Source data below:

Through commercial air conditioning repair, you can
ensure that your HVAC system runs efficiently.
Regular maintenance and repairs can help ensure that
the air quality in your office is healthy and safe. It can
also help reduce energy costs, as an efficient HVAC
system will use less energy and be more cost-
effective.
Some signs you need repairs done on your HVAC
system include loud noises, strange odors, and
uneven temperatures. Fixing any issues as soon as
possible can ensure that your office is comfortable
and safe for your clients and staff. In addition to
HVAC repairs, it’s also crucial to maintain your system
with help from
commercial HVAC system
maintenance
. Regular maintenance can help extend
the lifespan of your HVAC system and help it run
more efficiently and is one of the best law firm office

End of Source data.
Source data below:

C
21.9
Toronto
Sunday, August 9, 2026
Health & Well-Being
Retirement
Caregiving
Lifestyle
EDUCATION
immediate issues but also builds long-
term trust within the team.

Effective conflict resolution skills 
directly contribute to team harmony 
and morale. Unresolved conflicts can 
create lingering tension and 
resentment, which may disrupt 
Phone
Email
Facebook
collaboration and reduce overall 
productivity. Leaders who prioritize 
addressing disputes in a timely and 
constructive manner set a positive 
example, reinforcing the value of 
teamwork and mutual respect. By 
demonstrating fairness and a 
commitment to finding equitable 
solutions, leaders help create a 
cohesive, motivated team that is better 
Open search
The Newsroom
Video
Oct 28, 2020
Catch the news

End of Source data.

= What the exercise asks =
When a line in the material above includes the word "maintenance", copy that line.

= Response =
Regular maintenance and repairs can help ensure that
maintenance
. Regular maintenance can help extend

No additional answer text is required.